Taraf gazetesinden Neşe Düzel'in sorularını cevaplayan Betil'in sözleri şöyle:
Siz, bu eğitim yasasının göründüğünden başka amaçlar taşıdığını mı düşünüyorsunuz?
Bazı insanların böyle bir düşüncesi olabilir. Eğer mesele, inanç meselesiyse, özellikle kızların ergenlik yaşına gelirken başlarını kapatıp, onları, dinî kültürün parçası olmaları için yönlendirmekse... O zaman kız çocukları başlarını kapatsınlar ve okula öyle gelsinler.

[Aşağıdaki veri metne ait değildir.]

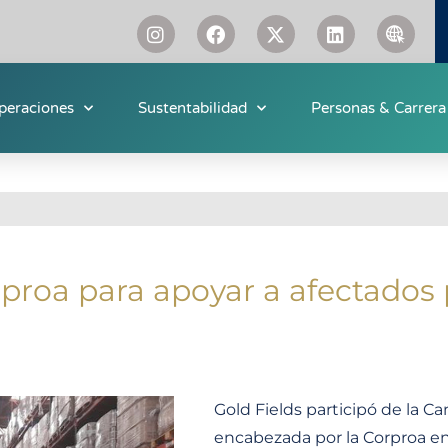
peraciones
Sustentabilidad
Personas & Carrera
rproa para apoyar a afectados
Gold Fields participó de la 
encabezada por la Corproa e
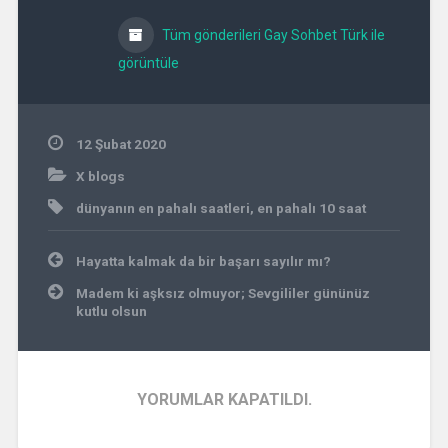
Tüm gönderileri Gay Sohbet Türk ile
görüntüle
12 Şubat 2020
X blogs
dünyanın en pahalı saatleri
,
en pahalı 10 saat
Yazı
Hayatta kalmak da bir başarı sayılır mı?
gezinmesi
Madem ki aşksız olmuyor; Sevgililer gününüz
kutlu olsun
YORUMLAR KAPATILDI.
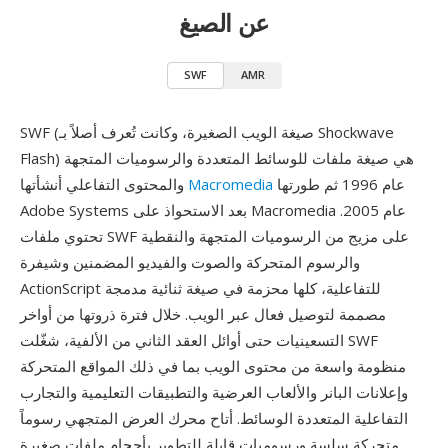
عن الصيغ
SWF
AMR
SWF (صيغة الويب الصغيرة، وكانت تُعرف أصلاً بـ Shockwave
Flash) هي صيغة ملفات للوسائط المتعددة والرسوميات المتجهة
عام 1996 ثم طورتها
Macromedia
والمحتوى التفاعلي أنشأتها
Adobe Systems بعد الاستحواذ على Macromedia عام 2005.
تحتوي ملفات SWF على مزيج من الرسوميات المتجهة والنقطية
والرسوم المتحركة والصوت والفيديو المضمنين وشيفرة
ActionScript للتفاعلية، كلها محزمة في صيغة ثنائية مدمجة
مصممة لتوصيل فعال عبر الويب. خلال فترة ذروتها من أواخر
التسعينيات حتى أوائل العقد الثاني من الألفية، شغّلت SWF
منظومة واسعة من محتوى الويب بما في ذلك المواقع المتحركة
وإعلانات البانر والألعاب العرضية والتطبيقات التعليمية والتجارب
التفاعلية المتعددة الوسائط. أتاح محرك العرض المتجهي رسوماً
متحركة سلسة ورسوميات قابلة للتطوير بأحجام ملفات صغيرة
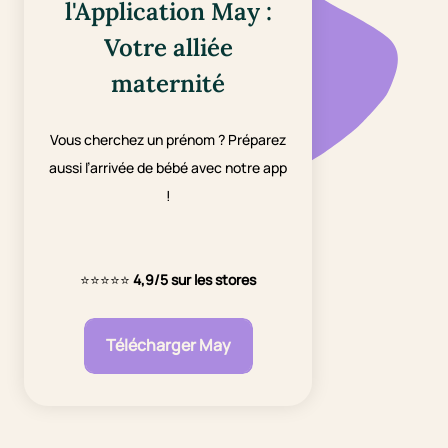
l'Application May :
Votre alliée
maternité
Vous cherchez un prénom ? Préparez
aussi l’arrivée de bébé avec notre app
!
⭐⭐⭐⭐⭐
4,9/5 sur les stores
Télécharger May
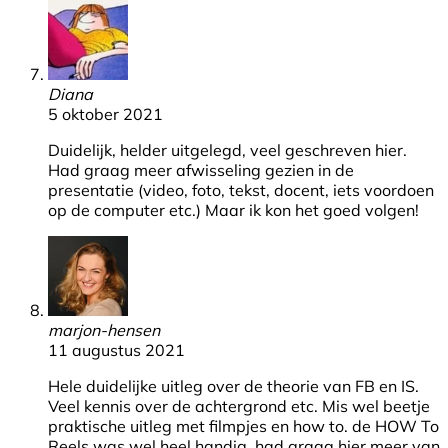
Diana
5 oktober 2021
Duidelijk, helder uitgelegd, veel geschreven hier.
Had graag meer afwisseling gezien in de
presentatie (video, foto, tekst, docent, iets voordoen
op de computer etc.) Maar ik kon het goed volgen!
marjon-hensen
11 augustus 2021
Hele duidelijke uitleg over de theorie van FB en IS.
Veel kennis over de achtergrond etc. Mis wel beetje
praktische uitleg met filmpjes en how to. de HOW To
Reels was wel heel handig, had graag hier meer van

Kız çocukları ilkokulda başlarını örtebilsinler mi?
Evet, başını örtsün. Başı örtülü olarak ilkokula gelsin. Yeter ki kız çocukları okula gelsinler, okusunlar. Eğer mesele başı örtüp örtmemekse, ilkokulda başörtüsünün serbest olmasının bence hiç bir sakıncası yok. Hiçbir mesele, kız çocuğunun eğitiminden ve öğretiminden daha önemli değildir! Meseleyi dolaylı yollara çekip de, açık öğretim veya 4+4+4 gibi hiç bilimsel olmayan modellere gitmenin anlamı yok. Dedim ya, dünyada böyle bir model yok.
Peki, bu tasarı, eski haliyle kız çocuğunu eve mi kapatırdı?

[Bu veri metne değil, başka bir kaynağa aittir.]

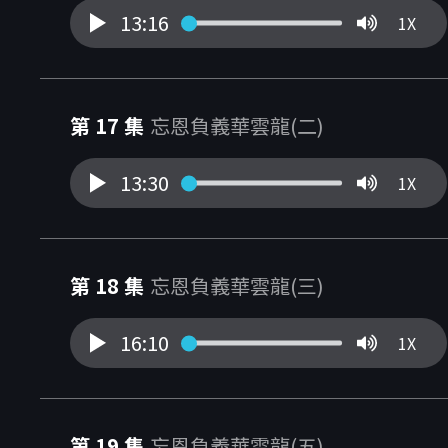
13:16
1X
第 17 集
忘恩負義華雲龍(二)
13:30
1X
第 18 集
忘恩負義華雲龍(三)
16:10
1X
第 19 集
忘恩負義華雲龍(五)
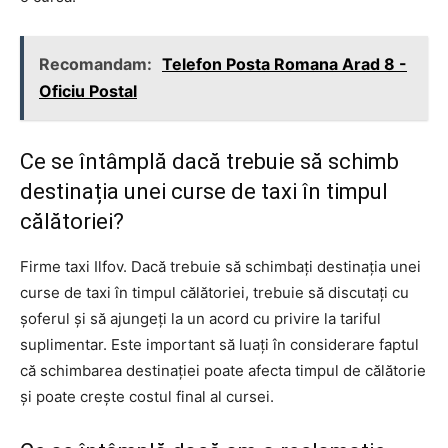
Recomandam:
Telefon Posta Romana Arad 8 -
Oficiu Postal
Ce se întâmplă dacă trebuie să schimb
destinația unei curse de taxi în timpul
călătoriei?
Firme taxi Ilfov. Dacă trebuie să schimbați destinația unei
curse de taxi în timpul călătoriei, trebuie să discutați cu
șoferul și să ajungeți la un acord cu privire la tariful
suplimentar. Este important să luați în considerare faptul
că schimbarea destinației poate afecta timpul de călătorie
și poate crește costul final al cursei.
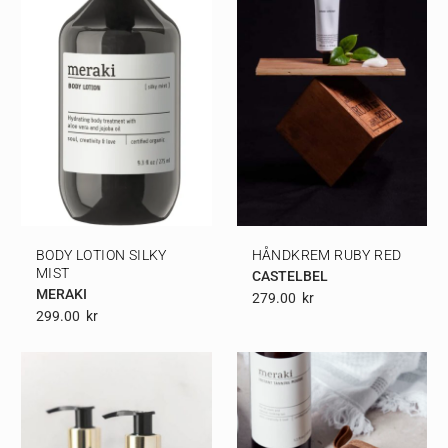
BODY LOTION SILKY
HÅNDKREM RUBY RED
MIST
CASTELBEL
MERAKI
279.00
Kr
299.00
Kr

Evet kapatırdı. Biz daha üniversitede başörtüsünü halledemedik. İndir serbestliği ilköğretime kadar, bırak aileyi kızını okula göndersin, ailenin istediği iyi eğitimi çocuk okulda alabilsin. Çünkü dindar aileler de kızlarının iyi eğitim almasını istiyorlar. Dünya istatistiklerine bakın... Türkiye kız çocuklarının okullaşmasında dünyanın en geri ülkelerinin içinde yer alıyor. Dünyanın 17. büyük ekonomisi neden dünyada okullaşmada, eğitimde ve okuma-yazma oranında dünyanın 150. sırasında? Ciddi bir sosyal gerilik var bu ülkede. Eğer “sosyal sermaye” dediğimiz insan gücünü iyi geliştiremezsek...
Ne olur?
Bugünkü ekonomik performansı sürdürmek mümkün olmaz. Sosyal olarak bu kadar başarısız olup ekonomik olarak bu kadar başarılı olmak sürdürülebilir bir durum değildir. Bu başarı biter ve bu dönem, Türkiye’nin çok başarılı olduğu bir ekonomik dönem olarak anılır o kadar.